Quattro più uno: lo sfondo di Austin agisce come un personaggio nella camera di Emmanuel Lubezki, avvolgendo i protagonisti ed immergendoli nel mondo della musica, che Terrence Malick riesce a far respirare intorno a loro attraverso suoni, concerti, abbigliamenti e protagonisti - Lykke Li, Iggy Pop, Patti Smith tanto per dirne alcuni. Dopo The Tree of Life, To The Wonder e Knight of Cups il regista texano scende dal suo cielo e cala i suoi personaggi all'interno di un contesto determinante, che agisce su di loro e si fa causa di ogni scelta, di fatto riuscendo ad evolversi senza però trasformare la sua visione del mondo. Austin infatti agisce in silenzio, diventando lentamente parte del contesto accarezzando i protagonisti senza mai invaderli, costantemente al servizio del discorso malickiano. Ancora una volta infatti il regista recupera una narrazione ormai testata nei suoi ultimi film per presentare i suoi protagonisti non tanto come personaggi unici ma come archetipi, modelli contenenti la complessità delle emozioni umane - che tuttavia si fanno stavolta terrene, carnali. A noi non resta che sfiorarli assieme a lui con le immagini, nello stesso modo in cui loro stessi si sfiorano costantemente, comunicando con il tatto più che con la vista o con la voce. Song to Song diventa così un film corporeo e concreto, fatto di mani più che di sguardi, mani che cercano nell'ossessivo tocco sul ventre la fonte della vita, la carnalità stessa, l'incontro tra corpo e anima e tra ragione e sentimento.

from soul to soul

L'obiettivo del regista è come al solito dei più ambiziosi e la ricerca che Malick si pone è una solita sfida irraggiungibile, una domanda destinata a rimanere senza risposta. La frattura è evidente e dolorosa, ed è proprio dentro quella faglia che sta l'esperienza dei film del regista texano, la ricerca costante e il viaggio dello spettatore - e dei personaggi - insieme al film.

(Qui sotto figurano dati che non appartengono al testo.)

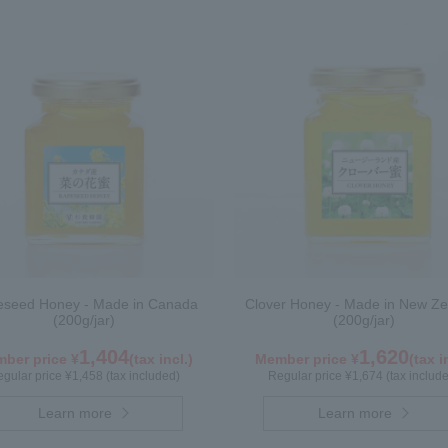
seed Honey - Made in Canada
Clover Honey - Made in New Ze
(200g/jar)
(200g/jar)
1,404
1,620
ber price ¥
(tax incl.)
Member price ¥
(tax i
gular price ¥1,458 (tax included)
Regular price ¥1,674 (tax includ
Learn more
Learn more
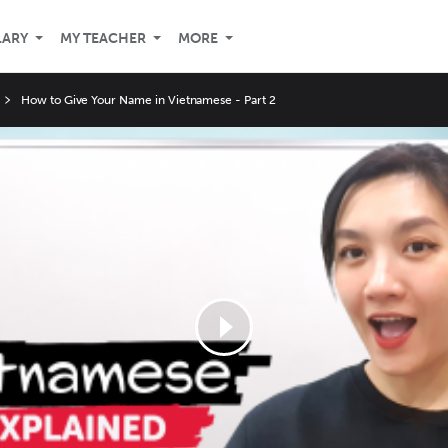
LARY
MY TEACHER
MORE
How to Give Your Name in Vietnamese - Part 2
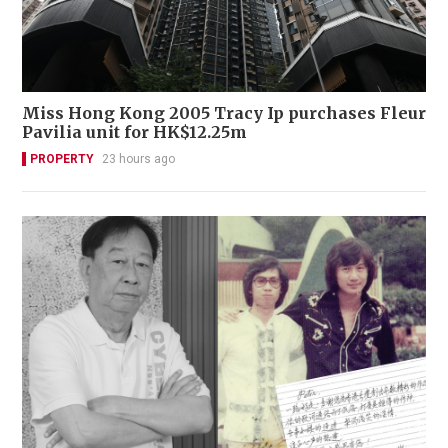
Miss Hong Kong 2005 Tracy Ip purchases Fleur
Pavilia unit for HK$12.25m
PROPERTY
23 hours ago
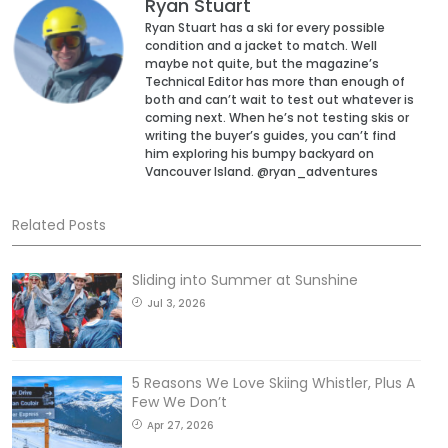
Ryan Stuart
Ryan Stuart has a ski for every possible
condition and a jacket to match. Well
maybe not quite, but the magazine’s
Technical Editor has more than enough of
both and can’t wait to test out whatever is
coming next. When he’s not testing skis or
writing the buyer’s guides, you can’t find
him exploring his bumpy backyard on
Vancouver Island. @ryan_adventures
Related Posts
Sliding into Summer at Sunshine
Jul 3, 2026
5 Reasons We Love Skiing Whistler, Plus A
Few We Don’t
Apr 27, 2026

In Song to Song va percepita proprio nella carnalità dei corpi, che mai come questa volta comunica un bisogno di concretezza ormai quasi disperato che Terrence Malick esprime in un processo di montaggio costantemente fratturato, senza pace, quasi autodistruttivo: le scene d'amore sopra tutte sembrano apparire come un insieme di minuscoli pezzi di un puzzle, che il regista sparpaglia dando allo spettatore, prima ancora che a se stesso, la possibilità di ricostruirne i frammenti di una propria immagine, elaborando una personale risposta. La grandezza dei film di Terrence Malick in fondo sta proprio in questo: nell'essere unici per ognuno di noi, nel creare un'immagine che sia nostra e che riesca a scavare nella profondità di ognuno pur rimanendo in superficie, a toccarci pur sfiorando. Aprire uno spiraglio di luce nell'ombra, mescolarci ogni volta in modo diverso: stavolta, semplicemente, accarezzando il ritmo.

SongToSong In bilico tra superficie e profondità Terrence Malick disegna di nuovo la sostanza della forma, continuando la sua ricerca ma trasformandola in qualcosa di concreto e palpabile, sotto ogni punto di vista. Un passo in avanti verso il futuro, che non perde di identità ma torna ad avere struttura.